Connect to data in a Clean Room

Fredrik Göransson
10 min readDec 5, 2024

--

Privacy preserving collaboration with data in protected environments. Collaborate securely with anyone, cross-cloud, cross-region — here are the options that makes the collaboration so much easier to manage, regardless or where you or the data is.

Publishers and Consumers collaborating in a Clean Room (Imagined by AI if Clean Rooms were a tangible thing and collaboration parties were sitting in the same physical room)

Data Clean Rooms have become an essential part of collaboration strategies that help organizations to drive joint insights and analysis, even in scenarios where it is essential that first party data is protected throughout the exchange. By combining strong data governance features natively on the platform, Snowflake Data Clean Rooms allows organizations to stand up secure environments for collaboration without any need to move data, without the need to create separate protected environments (a.k.a. The Switzerlands of data) or to force collaborators to move data into closed environments (the walled gardens). Each party in a collaboration (and there can be multiple parties involved, both as providers and as consumers of data) have explicit control over their data, how it is accessed, how it is secured and how it can be utilized in a specific clean room. This gives each party flexibility, as well as virtually unlimited ability to collaborate — simply by being on Snowflake they already have all the requirements for standing up and operating clean rooms. This lowered barrier to entry essentially means that clean rooms are no longer costly, complicated or time consuming processes for organizations. You can realize use cases, with less friction, with less effort essentially.

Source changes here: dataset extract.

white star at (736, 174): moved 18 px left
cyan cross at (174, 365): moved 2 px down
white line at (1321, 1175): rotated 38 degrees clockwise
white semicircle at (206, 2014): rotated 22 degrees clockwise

Cross-cloud and region collaboration

The ability to collaborate cross-cloud platforms and cross-regions allows organizations to connect to just about any other organization, regardless of their choices around geographic residency of the data or which cloud-provider they have chosen. This unlocks collaboration opportunities well beyond what most other data clean room solutions offer. Consider an organization that has chosen AWS as their cloud-provider with a majority of their data on their, there are certainly opportunities to collaborate with other organizations that are also on AWS, but what about those who are basing their operations on Azure? Or on Google Cloud? By only directly collaborating with other organizations on the same cloud-provider platform the reach is limited to 30%, 20%, or even 12% of the addressable market depending on each CSPs general market share.

Data connected between cloud regions and providers

Even for organizations that are not on Snowflake, there are options for collaborating in a clean room with an organization that stands up a Snowflake Data Clean Room. Providers in a data clean room can simply invite such collaborators to join their clean room, and securely connect their data in a managed environment, which is still governed, secure and protected from other parties in the clean room.

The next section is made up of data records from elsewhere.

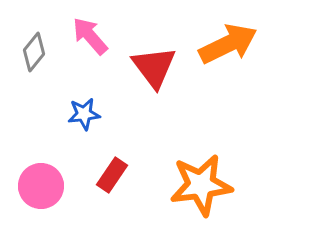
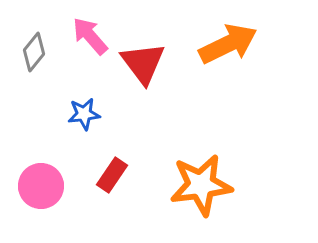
red triangle: moved 11 px left, 4 px up
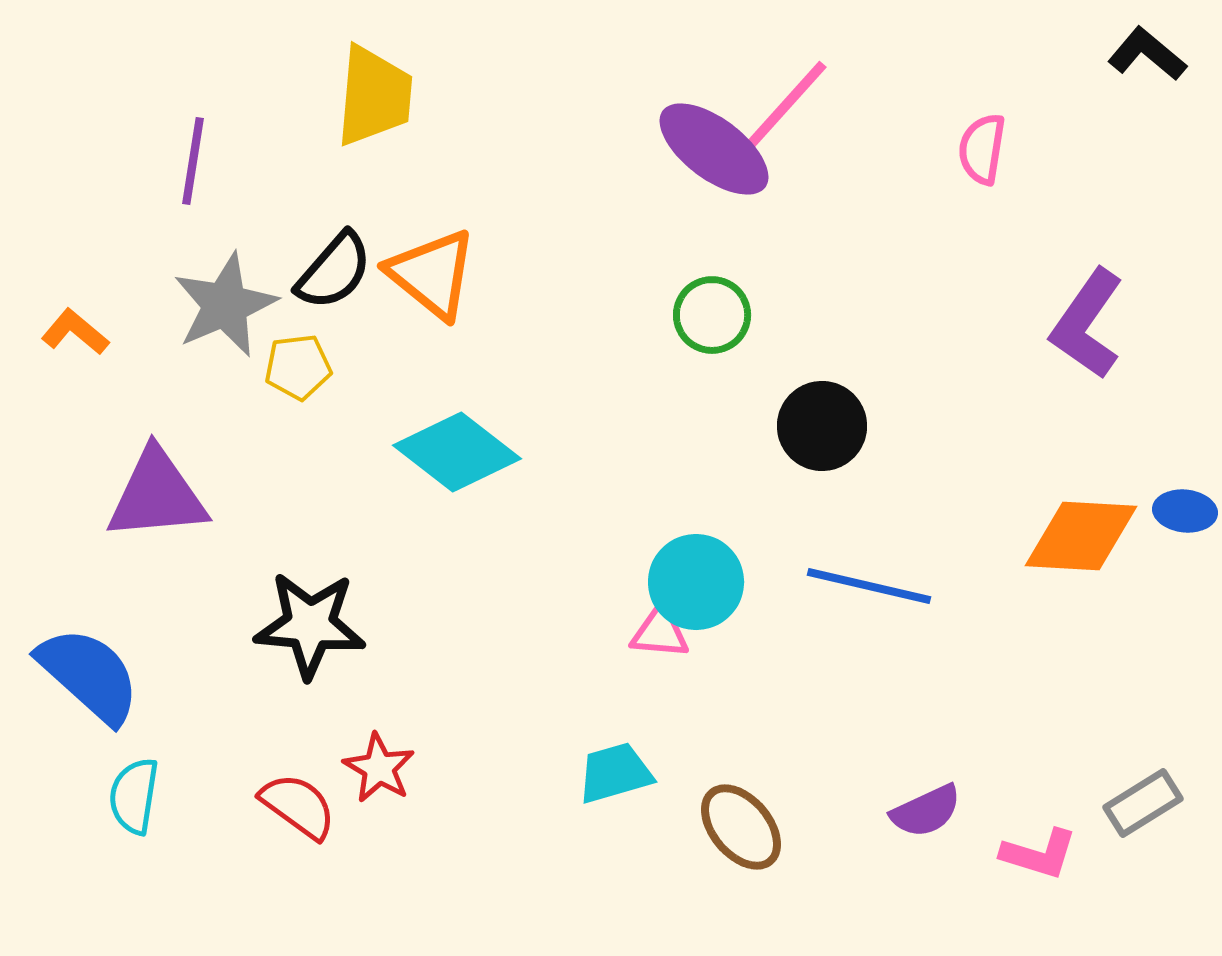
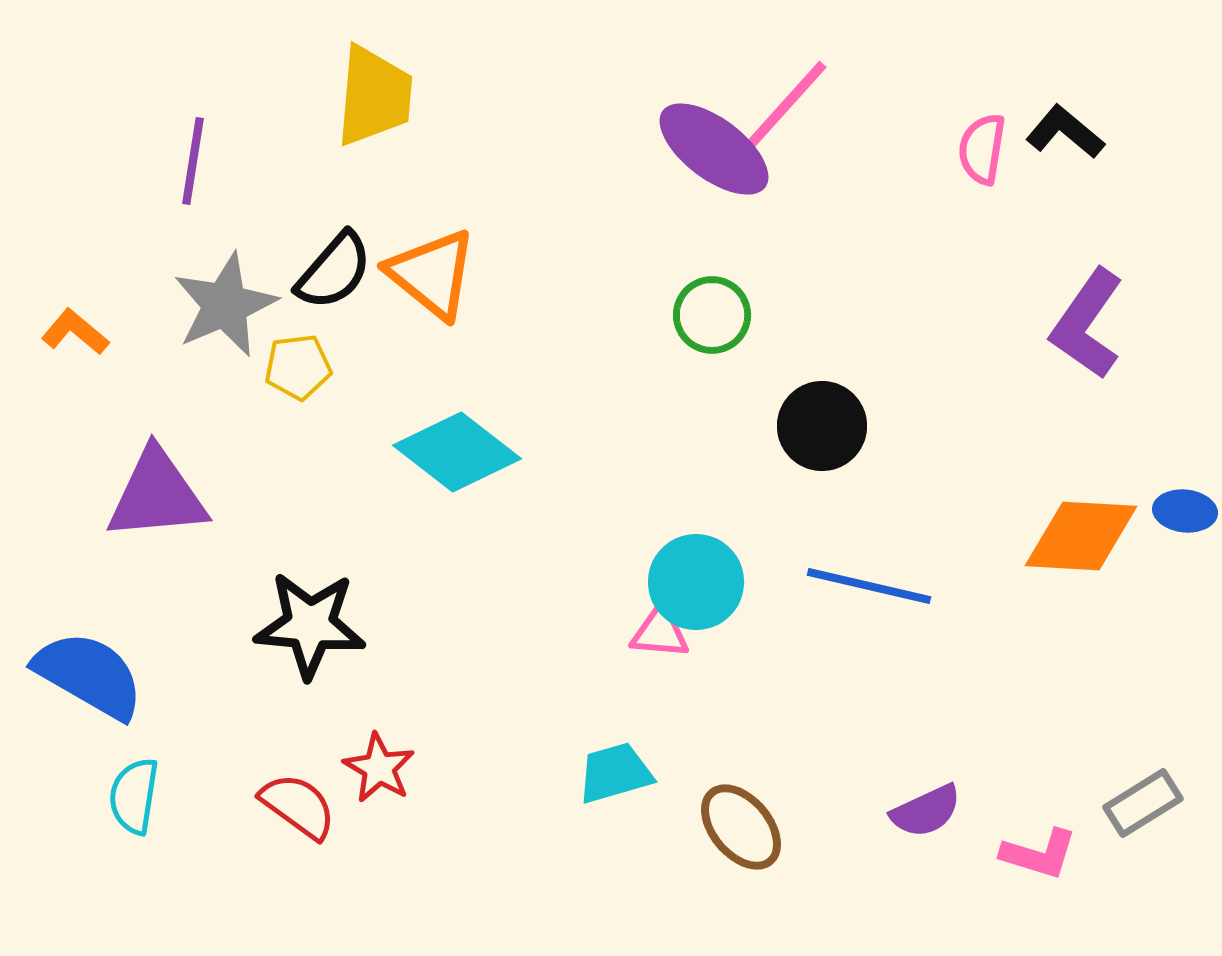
black L-shape: moved 82 px left, 78 px down
blue semicircle: rotated 12 degrees counterclockwise
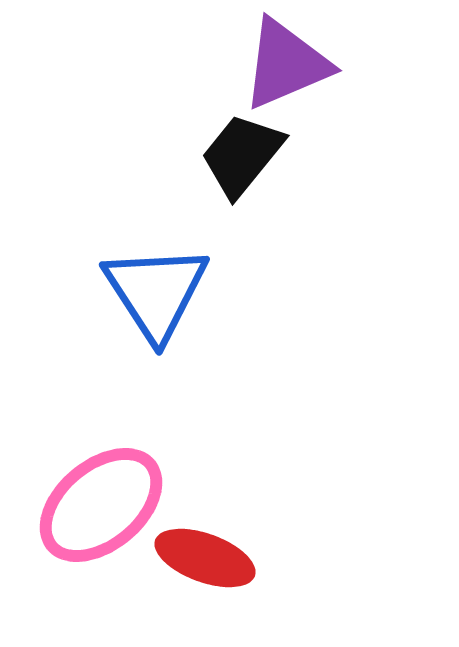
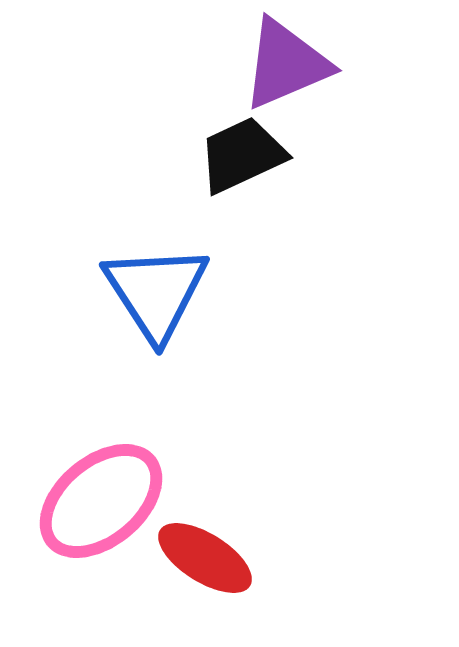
black trapezoid: rotated 26 degrees clockwise
pink ellipse: moved 4 px up
red ellipse: rotated 12 degrees clockwise
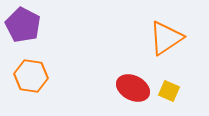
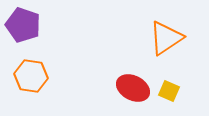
purple pentagon: rotated 8 degrees counterclockwise
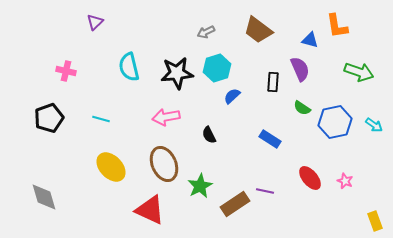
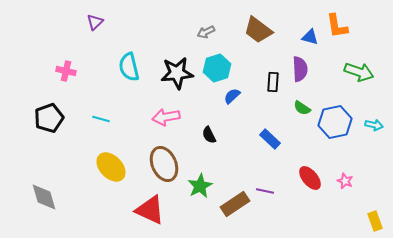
blue triangle: moved 3 px up
purple semicircle: rotated 20 degrees clockwise
cyan arrow: rotated 24 degrees counterclockwise
blue rectangle: rotated 10 degrees clockwise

Let’s explore the options for collaboration between different parties, especially when it comes to Data Clean Rooms and how to connect to the data of each organization — preferably without any costly, inefficient or worst — unsecured, movement of data between environments.

Role of providers and consumers

Before diving into the different options it would be helpful to define the two major roles in a Data Clean Room, really in any data collaboration, but it becomes very clearly defined in a data clean room collaboration. The first is the Provider. The Provider is offering data that can be joined and analysed together with another party’s data. In the world of advertisement and marketing, it could be a publisher that is selling ads inventory and wants to allow advertisers to (securely) explore the potential overlap of the publisher’s subscribers with the advertiser’s customers. In a clean room there can be multiple providers of data, each having their own data securely protected by their defined set of policies and governance rules. Each provider’s data never moves outside of their control and is never copied to another party’s environment. This is an essential cornerstone of the data clean room that ensures the protection of the data.

The other role in a collaboration is the Consumer of data. Consumers of data also bring their data to the collaboration as well as running some analysis on top of that combined data. In the example above it would be an advertiser with a list of customers they would like to target and understand if they can be targeted on the publisher’s platform, without revealing to the publisher which customers those are, and at the same time the publisher is not revealing their list of subscribers. There is a vast list of different types of analyses that can be run in this type of environment. Simply put, the Consumer is the party in a Data Clean Room that can ask questions (and get them answered) based on the joined data from Provider(s) and Consumer.

Common setup

The most common setup for a Data Clean Room, and the easiest to get started with, is that each party, Provider and Consumer, have their own respective Snowflake Accounts. With that each organization has all they need to collaborate.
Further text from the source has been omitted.